My First Euro Trip (Part 1: Warsaw, Poland)

Growing up, I had always dreamed of visiting Europe. Specifically in the late spring/early summer, probably the south of France, wind in my hair, having an enlightening moment while looking off into the sunset. So, when I booked my first trip to Europe for the end of November, I knew my initial vision of Europe was a bit off.
15978097_10100845642203222_409214451684184709_n
The idea of spending over eight hours traveling to a destination for one week kind of blew my mind. I’m not the best with flights because I am unable to fall asleep on any moving vehicle without drugging myself; especially a plane seated next to some rando who is a bit pushy about the middle arm rest. Nonetheless, in order to get to Europe, I had to suck it up, buttercup and ZzzQuil it up.

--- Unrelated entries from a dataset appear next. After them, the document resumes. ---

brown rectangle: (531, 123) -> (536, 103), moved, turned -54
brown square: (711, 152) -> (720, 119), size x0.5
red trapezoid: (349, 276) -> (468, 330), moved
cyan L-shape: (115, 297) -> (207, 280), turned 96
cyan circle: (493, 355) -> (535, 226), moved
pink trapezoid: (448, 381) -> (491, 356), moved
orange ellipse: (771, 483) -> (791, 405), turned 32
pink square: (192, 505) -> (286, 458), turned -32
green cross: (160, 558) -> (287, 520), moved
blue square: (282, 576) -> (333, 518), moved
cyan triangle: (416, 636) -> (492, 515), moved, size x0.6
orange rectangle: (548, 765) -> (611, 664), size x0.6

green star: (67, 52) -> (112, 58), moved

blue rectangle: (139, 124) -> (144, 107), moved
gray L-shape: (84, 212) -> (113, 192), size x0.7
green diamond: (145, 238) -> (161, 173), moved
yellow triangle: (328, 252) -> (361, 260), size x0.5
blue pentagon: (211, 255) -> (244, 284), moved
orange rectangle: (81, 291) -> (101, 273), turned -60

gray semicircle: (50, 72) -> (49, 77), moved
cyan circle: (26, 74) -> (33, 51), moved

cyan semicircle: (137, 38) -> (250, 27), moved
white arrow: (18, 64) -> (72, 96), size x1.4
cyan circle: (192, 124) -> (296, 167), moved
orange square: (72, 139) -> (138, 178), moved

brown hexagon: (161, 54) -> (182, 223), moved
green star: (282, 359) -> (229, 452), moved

I had decided to visit my dear friend, Margaux in Warsaw over the week of Thanksgiving.  I had decided that during the eleven day trip, three of those days would be spent in Prague, Czech Republic because Margaux would be working and I wanted to experience as much as possible.

THE ARRIVAL

When I got to Warsaw, I noticed the smog, fog, rain, and clouds. But, it felt very familiar. It was cold. The kind of cold that chills your bones. The kind of cold where your toes, fingers, and nose are completely numb to the touch. It didn’t matter. I was in Europe, solo, visiting a friend, traveling the world, and living out one of my dreams.

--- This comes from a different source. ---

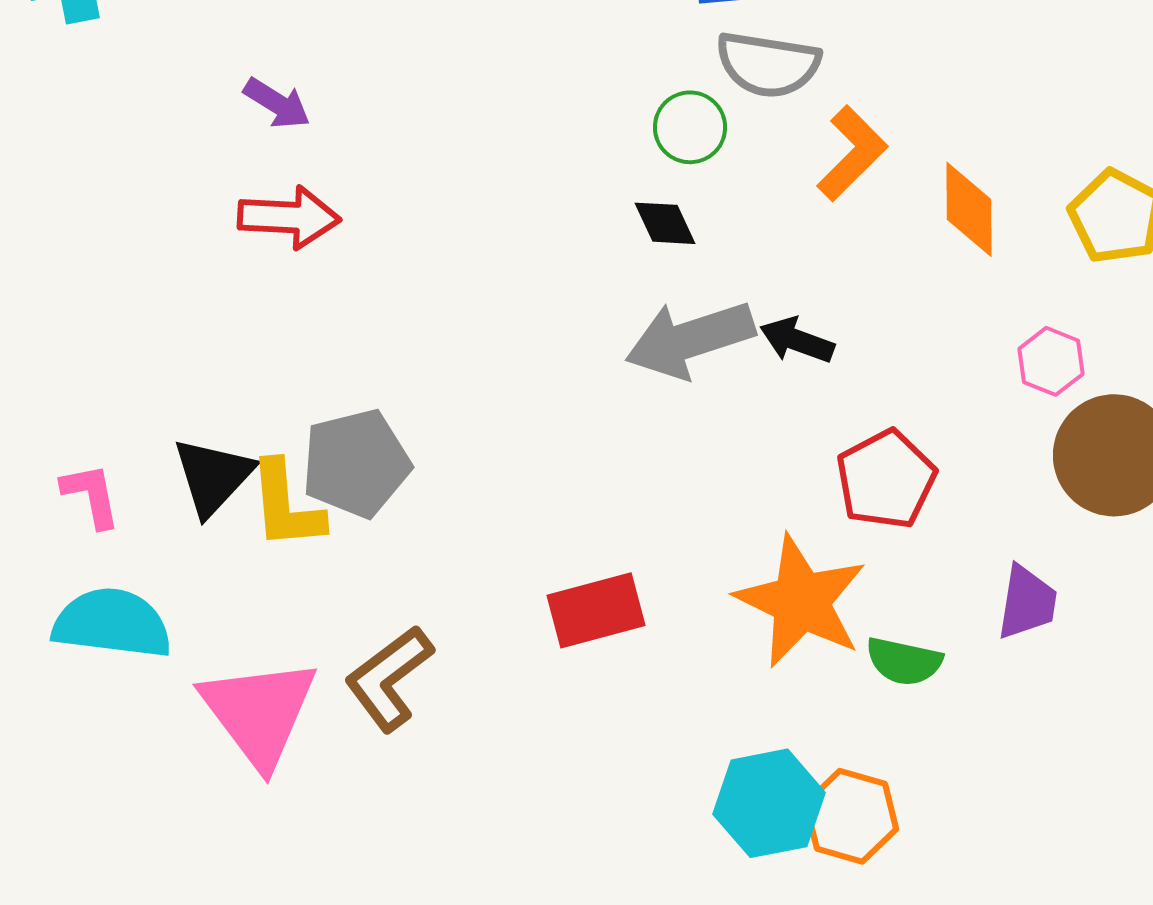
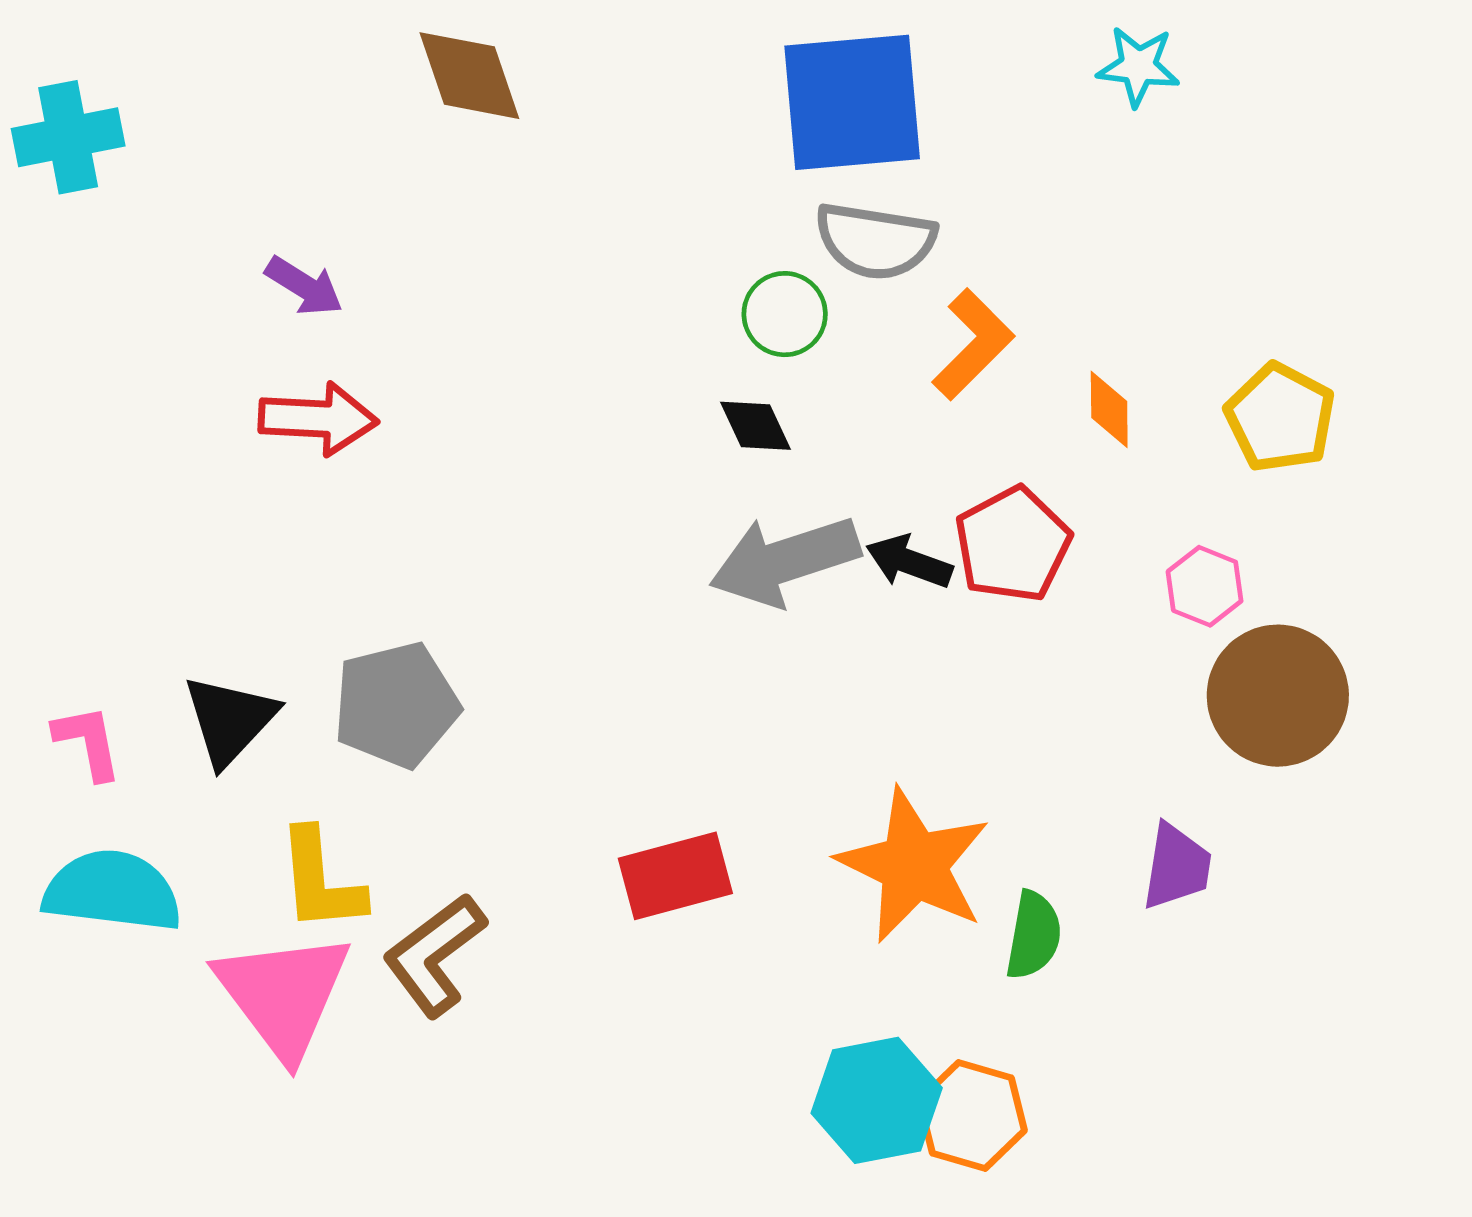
orange diamond: (969, 209) -> (1109, 409), size x0.7
red pentagon: (886, 479) -> (1013, 544), moved
yellow L-shape: (286, 505) -> (321, 881), moved
green semicircle: (904, 661) -> (1034, 935), turned -92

I became a complete tourist the second I got there. I hadn’t looked up how to say anything in Polish (or Czech for that matter), I had no idea where I was, I wasn’t sure what to start with, and once I saw the city, I wasn’t sure if there was enough for me to see in five days. Thank the stars for Margaux. She spoke an alarming amount of Polish, she took control of my schedule for the five days – even when she was at work, and I had plenty to see… I’m forever grateful.

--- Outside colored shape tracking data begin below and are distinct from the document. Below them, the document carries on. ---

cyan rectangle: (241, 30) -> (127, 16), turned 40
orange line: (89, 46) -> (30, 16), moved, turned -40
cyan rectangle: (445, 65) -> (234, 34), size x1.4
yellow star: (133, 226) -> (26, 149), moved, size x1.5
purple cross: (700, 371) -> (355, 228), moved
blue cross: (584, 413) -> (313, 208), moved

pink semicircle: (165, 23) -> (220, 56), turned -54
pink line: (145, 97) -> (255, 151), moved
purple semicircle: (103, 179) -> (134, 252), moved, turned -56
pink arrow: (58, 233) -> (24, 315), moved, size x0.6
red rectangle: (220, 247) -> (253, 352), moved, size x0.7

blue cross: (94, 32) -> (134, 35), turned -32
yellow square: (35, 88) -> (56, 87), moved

Naturally, the first night we did was go out to a nightclub and celebrate my arrival. Clubs in Poland are different. There aren’t bars like in the states, so the nightclub is king. Very techno-y, very slicked back hair, button down shiny shirt, tight jeans-esq., if you’re picking up what I’m throwing down… not necessarily my scene but a ton of fun. We danced all night, then in true American fashion, housed some McDonald’s at 4am.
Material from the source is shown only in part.